Although it is widely accepted that good handover is important for patient safety, there is only limited evidence that improved handover can lead to reduced patient risk.1,2
Written handover transmits information more reliably than informal communication, especially in conjunction with a verbal component.3 Before this initiative, written weekend handover in general medicine at Barwon Health was variable in content and non-standardised, and information was located in a variety of places. Such non-standardised handovers usually only comprised clinical summaries. We felt this was both a risk to our patients and inefficient for the organisation. It was difficult to ensure that key clinical messages were transmitted across multiple shifts of covering doctors. There was constant pressure for patients to be discharged on weekends, and this was difficult to organise unless instructions could be conveyed to the doctors covering the weekend shifts.
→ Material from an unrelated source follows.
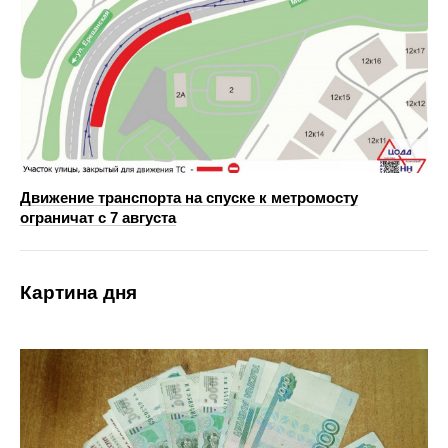
Движение транспорта на спуске к метромосту
ограничат с 7 августа
Картина дня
We sought to improve our doctor-to-doctor weekend shift handovers through a system where handover components could be entered electronically. We were aware of other systems such as SBAR (situation–background–assessment–recommendation), ISBAR (identify–situation–background–assessment–request) and ISoBAR (identify–situation–observations–background–agreed plan–read back), but felt these were better for direct person-to-person communication of time-critical information requiring immediate action or escalation.4-6 We required a system of communicating written information to multiple staff members, for actioning in the future (over multiple shifts) in a non-urgent and ongoing manner. None of these existing communication systems contained all of the components we required,4,5,7,8 so we set out to develop our own.
Barwon Health is committed to patient safety. A medical emergency team (MET) system was introduced in 2003 to identify patients with a deteriorating condition using standard criteria, and to prevent adverse events.9-11 Since 2007, the MET call rate has been stabilising at about 60 calls per 1000 admissions across Barwon Health, which is consistent with the rate of emergency calls expected in a mature established system,12-15 although the number of MET calls in general medicine had been increasing up to the time of this study. The intensive care registrar enters the details of all MET calls into SLIC, a locally developed comprehensive clinical information and data collection system for the intensive care unit.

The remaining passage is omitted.